FU UCCISO A VIETRI

Delitto di Raffaele Cesaranofissato l'appello per Solimeo

L'uno e il due luglio il dibattimento in corte d'assise d'appello. Il salernitano in primo grado fu condannato a 30 anni

E’ stato fissato per i prossimi 1 e 2 luglio il processo d’Appello nei confronti del 25enne salernitano Angelo Solimeo, condannato a 30 anni di carcere per aver partecipato all’assassinio di Raffaele Cesarano, il giovane di Pompei ammazzato la notte del 10 agosto di due anni fa nel parcheggio antistante la discoteca "La Ciurma" di Vietri sul Mare.
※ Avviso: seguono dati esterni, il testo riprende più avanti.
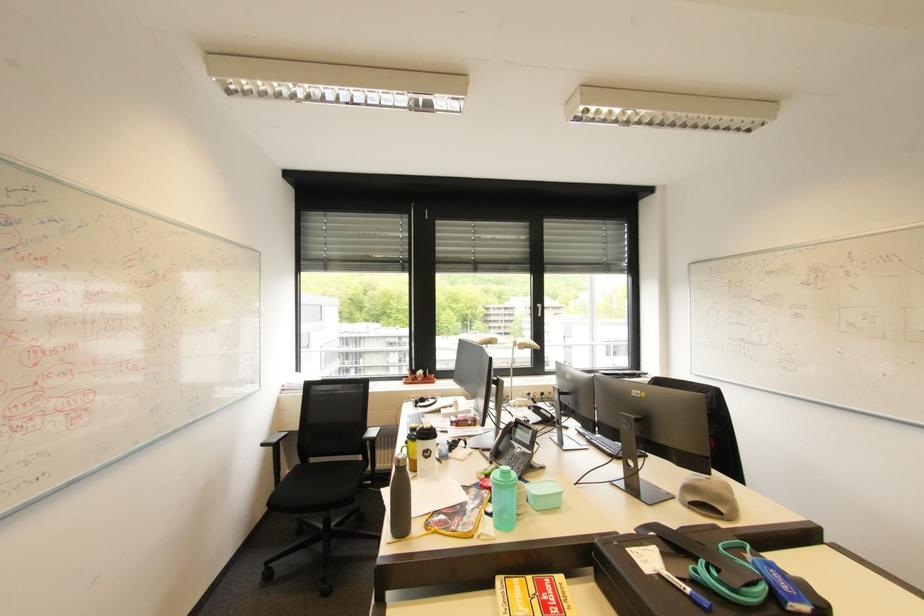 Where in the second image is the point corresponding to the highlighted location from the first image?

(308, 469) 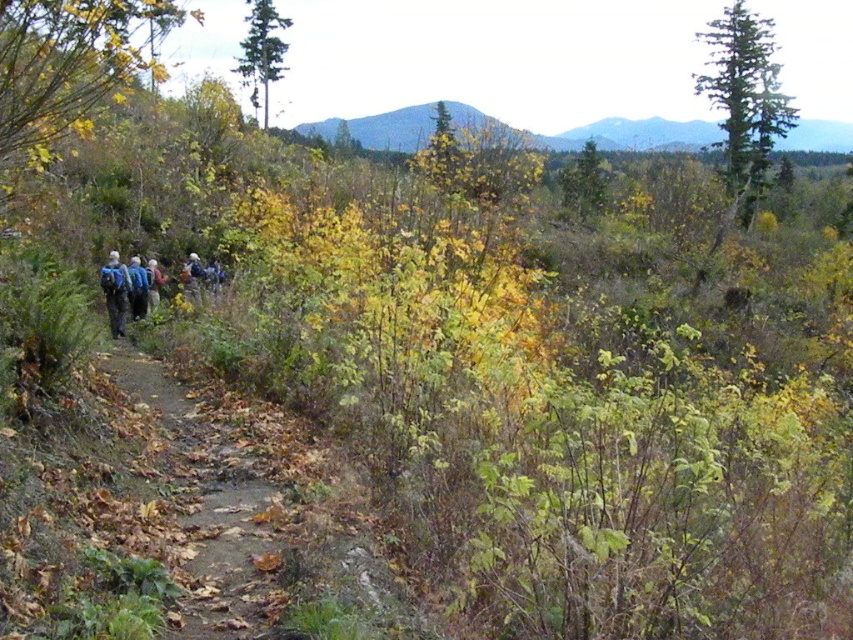 Question: Does green textured tree at upper center lie behind blue backpack at left?

Choices:
 (A) no
 (B) yes

Answer: (B)

Question: Which point is closer to the camera?

Choices:
 (A) (155, 266)
 (B) (169, 10)

Answer: (A)

Question: Which point is farther to the camera?

Choices:
 (A) smooth gray mountain at upper center
 (B) yellow-green foliage at left
 (C) blue backpack at center
 (D) green textured tree at upper right

Answer: (A)

Question: Does green textured tree at upper center lie in front of blue backpack at left?

Choices:
 (A) no
 (B) yes

Answer: (A)

Question: From the image, what is the correct spatial relationship of smooth gray mountain at upper center in relation to light brown fabric jacket at center?

Choices:
 (A) above
 (B) below

Answer: (A)

Question: Which point appears farthest from the camera in this image?

Choices:
 (A) (131, 260)
 (B) (260, 19)

Answer: (B) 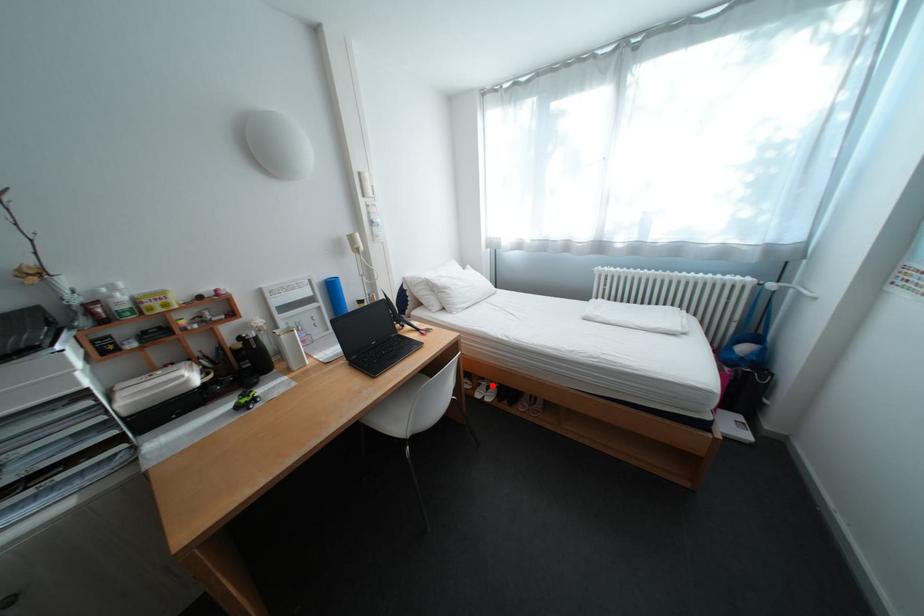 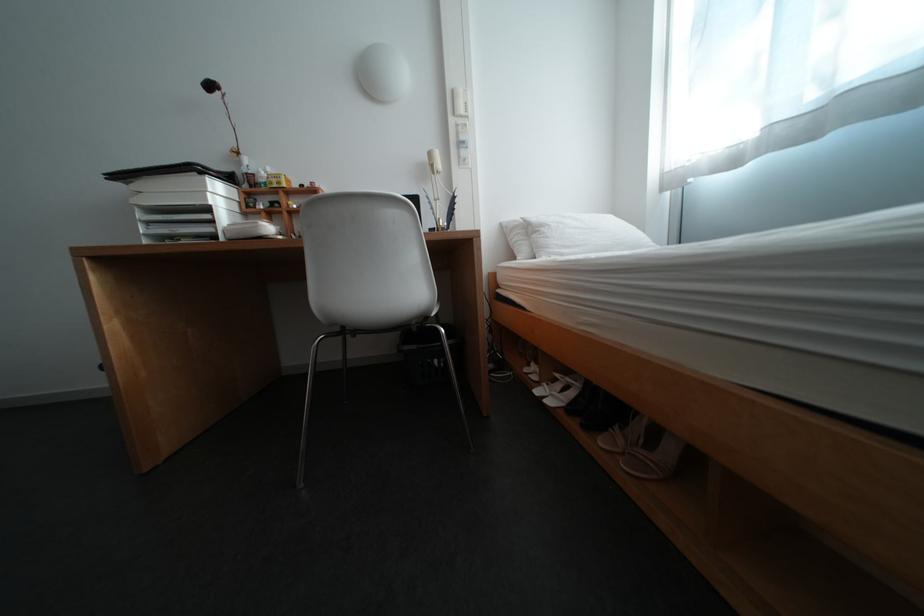 Where in the second image is the point corresponding to the highlighted location from the first image?

(568, 381) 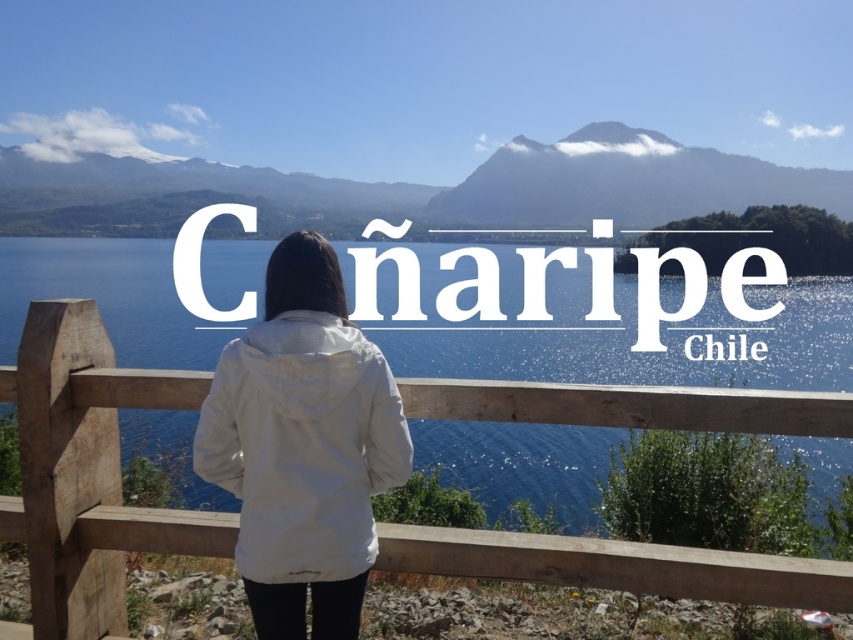 Looking at this image, between snowy mountain at upper center and dark gray rocky mountain at upper center, which one appears on the right side from the viewer's perspective?

dark gray rocky mountain at upper center is more to the right.

Where is `snowy mountain at upper center`? The image size is (853, 640). snowy mountain at upper center is located at coordinates (447, 188).

This screenshot has width=853, height=640. Find the location of `snowy mountain at upper center`. snowy mountain at upper center is located at coordinates (447, 188).

Between wooden at center and snowy mountain at upper center, which one appears on the right side from the viewer's perspective?

Positioned to the right is snowy mountain at upper center.

Who is more forward, (396,541) or (585,214)?

Point (396,541) is more forward.

Is point (80, 467) positioned in front of point (361, 216)?

Yes, point (80, 467) is closer to viewer.

At what (x,y) coordinates should I click in order to perform the action: click on wooden at center. Please return your answer as a coordinate pair (x, y). This screenshot has height=640, width=853. Looking at the image, I should click on (88, 472).

Is wooden at center to the right of dark gray rocky mountain at upper center from the viewer's perspective?

No, wooden at center is not to the right of dark gray rocky mountain at upper center.

Is point (77, 504) positioned behind point (602, 141)?

No, it is in front of (602, 141).

Is point (697, 419) positioned in front of point (506, 157)?

Yes, it is in front of point (506, 157).

Where is `wooden at center`? This screenshot has height=640, width=853. wooden at center is located at coordinates (88, 472). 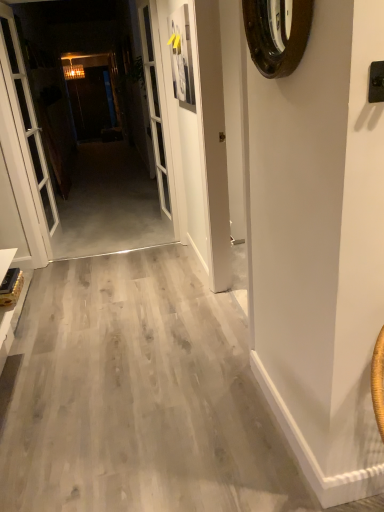 The height and width of the screenshot is (512, 384). What do you see at coordinates (277, 34) in the screenshot?
I see `brown wooden clock at upper right` at bounding box center [277, 34].

Identify the location of brown wooden clock at upper right. (277, 34).

Describe the element at coordinates (154, 106) in the screenshot. Image resolution: width=384 pixels, height=512 pixels. I see `white glass screen door at center` at that location.

This screenshot has height=512, width=384. What do you see at coordinates (27, 114) in the screenshot?
I see `white glass door at left` at bounding box center [27, 114].

Find the location of `concrete floor at center`. concrete floor at center is located at coordinates (78, 135).

Find the location of a particular element. brown wooden clock at upper right is located at coordinates (277, 34).

From a real-world perspective, who is located lower, white glass door at left or white glass screen door at center?

white glass door at left.

What's the angular difference between white glass door at left and white glass screen door at center's facing directions?

The angular difference between white glass door at left and white glass screen door at center is 0.000228 degrees.

Is white glass door at left not near white glass screen door at center?

Yes, white glass door at left and white glass screen door at center are located far from each other.

Looking at this image, is white glass door at left oriented towards white glass screen door at center?

No.

From a real-world perspective, which object stands above the other?

concrete floor at center is physically above.

Locate an element on the screen. The width and height of the screenshot is (384, 512). door that is below the concrete floor at center (from the image's perspective) is located at coordinates (27, 114).

How much distance is there between white glass door at left and concrete floor at center?

white glass door at left and concrete floor at center are 34.81 inches apart.

Which of these two, white glass door at left or concrete floor at center, is bigger?

With larger size is concrete floor at center.

Considering the relative positions of brown wooden clock at upper right and concrete floor at center in the image provided, is brown wooden clock at upper right to the left of concrete floor at center from the viewer's perspective?

No, brown wooden clock at upper right is not to the left of concrete floor at center.

Does brown wooden clock at upper right lie in front of concrete floor at center?

Yes, brown wooden clock at upper right is closer to the viewer.

Does brown wooden clock at upper right touch concrete floor at center?

No, brown wooden clock at upper right is not next to concrete floor at center.

In terms of height, does brown wooden clock at upper right look taller or shorter compared to concrete floor at center?

Clearly, brown wooden clock at upper right is shorter compared to concrete floor at center.

From their relative heights in the image, would you say white glass screen door at center is taller or shorter than concrete floor at center?

In the image, white glass screen door at center appears to be taller than concrete floor at center.

Can you confirm if white glass screen door at center is positioned to the right of concrete floor at center?

Indeed, white glass screen door at center is positioned on the right side of concrete floor at center.

Can you see white glass screen door at center touching concrete floor at center?

No, white glass screen door at center is not in contact with concrete floor at center.

Can you tell me how much white glass screen door at center and concrete floor at center differ in facing direction?

They differ by 0.00703 degrees in their facing directions.

Is concrete floor at center shorter than brown wooden clock at upper right?

In fact, concrete floor at center may be taller than brown wooden clock at upper right.

Considering the relative sizes of concrete floor at center and brown wooden clock at upper right in the image provided, is concrete floor at center wider than brown wooden clock at upper right?

No, concrete floor at center is not wider than brown wooden clock at upper right.

How far apart are concrete floor at center and brown wooden clock at upper right?

They are 2.47 meters apart.

Does brown wooden clock at upper right appear on the left side of white glass door at left?

Incorrect, brown wooden clock at upper right is not on the left side of white glass door at left.

From the image's perspective, which one is positioned lower, brown wooden clock at upper right or white glass door at left?

brown wooden clock at upper right is shown below in the image.

Is point (307, 18) behind point (6, 9)?

That is False.

From the picture: How distant is brown wooden clock at upper right from white glass door at left?

The distance of brown wooden clock at upper right from white glass door at left is 2.50 meters.

Which object is wider, brown wooden clock at upper right or white glass screen door at center?

white glass screen door at center.

Could you tell me if brown wooden clock at upper right is facing white glass screen door at center?

No, brown wooden clock at upper right is not turned towards white glass screen door at center.

From a real-world perspective, relative to white glass screen door at center, is brown wooden clock at upper right vertically above or below?

In terms of real-world spatial position, brown wooden clock at upper right is above white glass screen door at center.

This screenshot has width=384, height=512. I want to click on screen door behind the brown wooden clock at upper right, so pos(154,106).

Image resolution: width=384 pixels, height=512 pixels. I want to click on screen door to the right of white glass door at left, so click(x=154, y=106).

At what (x,y) coordinates should I click in order to perform the action: click on corridor located behind the white glass door at left. Please return your answer as a coordinate pair (x, y). Image resolution: width=384 pixels, height=512 pixels. Looking at the image, I should click on (78, 135).

Looking at the image, which one is located closer to concrete floor at center, brown wooden clock at upper right or white glass screen door at center?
La sentenza di primo grado fu emessa dal gup Di Florio al termine di un processo abbreviato.
Il giudice non concesse a Solimeo alcuna attenuante, se non quella prevista dal rito. Il pm Rocco Alfano aveva prospettato per il 25enne 20 anni e 6 mesi. Gli stessi legali dell’imputato - gli avvocati Silverio Sica e Marco Martello - avevano sottolineato l’apporto collaborativo del giovane che aveva svelato agli inquirenti alcuni retroscena del delitto. Il pm titolare dell’inchiesta, dal canto suo, nella sua requisitoria, aveva ripercorso le fasi dell’inchiesta ed i ruoli avuti dai diversi imputati coinvolti nel terribile fatto di sangue. Ed aveva giudicato comunque tardiva ma utile la confessione di Solimeo che aveva riconosciuto le proprie responsabilitá nel delitto e accusato gli altri co-indagati. Il gip condannò Solimeo a 30 anni, spiegando nelle sue motivazioni il perché di quella dura sentenza; tirando in ballo altre 4 persone (giovani che parteciparono alla rissa) ed un buttafuori della discoteca. In poco più di 30 pagine il giudice illustrò le fasi dell’aggressione patita da Cesarano e la successiva uccisione di quest’ultimo. Arrivando ad affermare che c’era una interdipendenza «tra l’aggressione svoltasi nel piazzale antistante la discoteca "La Ciurma"» e il susseguente omicidio del giovane di Pompei. «L’omicidio di Cesarano - scrisse il gup - costituiva infatti uno sviluppo logicamente e normalmente prevedibile rispetto alla massima violenza giá posta in atto attraverso il pestaggio e non era imputabile certamente all’intervento di circostanze eccezionali, atipiche ed imprevedibili, in nessun modo collegate al fatto criminoso iniziale. In questa ottica (...) assumono rilievo l’omogeneitá e la continuitá tra la condotta criminosa posta in essere dal "branco" e sorretta dal dolo e il reato ulteriore (l’omicidio, ndr) effettivamente realizzato da Raffaele Delle Chiaie (imputato in Assise), Angelo Solimeo, Ivan D. G. (ancora davanti ai Minori) e Luigi Orilia (la cui posizione è ancora sub iudice)».